What is being asked -> Images do not belong in the copy. Retype the entries exactly.

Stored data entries
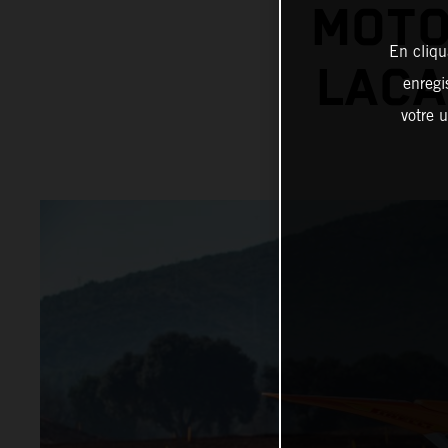
MOTO
En cliqu
LACA
enregi
votre u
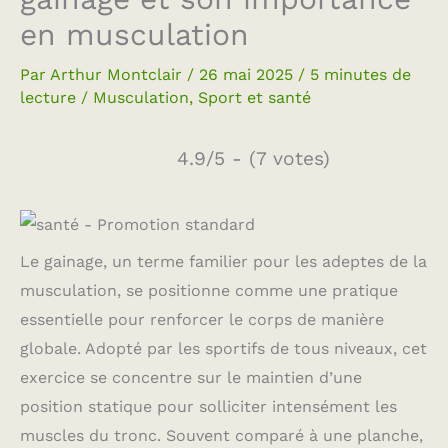
en musculation
Par
Arthur Montclair
/
26 mai 2025
/
5 minutes de
lecture
/
Musculation
,
Sport et santé
4.9/5 - (7 votes)
Le gainage, un terme familier pour les adeptes de la
musculation, se positionne comme une pratique
essentielle pour renforcer le corps de manière
globale. Adopté par les sportifs de tous niveaux, cet
exercice se concentre sur le maintien d’une
position statique pour solliciter intensément les
muscles du tronc. Souvent comparé à une planche,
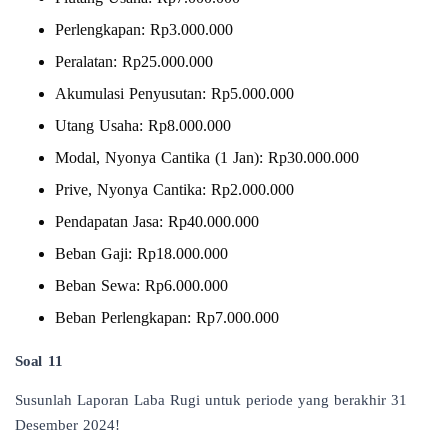
Perlengkapan: Rp3.000.000
Peralatan: Rp25.000.000
Akumulasi Penyusutan: Rp5.000.000
Utang Usaha: Rp8.000.000
Modal, Nyonya Cantika (1 Jan): Rp30.000.000
Prive, Nyonya Cantika: Rp2.000.000
Pendapatan Jasa: Rp40.000.000
Beban Gaji: Rp18.000.000
Beban Sewa: Rp6.000.000
Beban Perlengkapan: Rp7.000.000
Soal 11
Susunlah Laporan Laba Rugi untuk periode yang berakhir 31
Desember 2024!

Answer to this problem ->
MOTO
En cliqu
LACA
enregi
votre u
en musculation
Par
Arthur Montclair
/
26 mai 2025
/
5 minutes de
lecture
/
Musculation
,
Sport et santé
4.9/5 - (7 votes)
Le gainage, un terme familier pour les adeptes de la
musculation, se positionne comme une pratique
essentielle pour renforcer le corps de manière
globale. Adopté par les sportifs de tous niveaux, cet
exercice se concentre sur le maintien d’une
position statique pour solliciter intensément les
muscles du tronc. Souvent comparé à une planche,
Perlengkapan: Rp3.000.000
Peralatan: Rp25.000.000
Akumulasi Penyusutan: Rp5.000.000
Utang Usaha: Rp8.000.000
Modal, Nyonya Cantika (1 Jan): Rp30.000.000
Prive, Nyonya Cantika: Rp2.000.000
Pendapatan Jasa: Rp40.000.000
Beban Gaji: Rp18.000.000
Beban Sewa: Rp6.000.000
Beban Perlengkapan: Rp7.000.000
Soal 11
Susunlah Laporan Laba Rugi untuk periode yang berakhir 31
Desember 2024!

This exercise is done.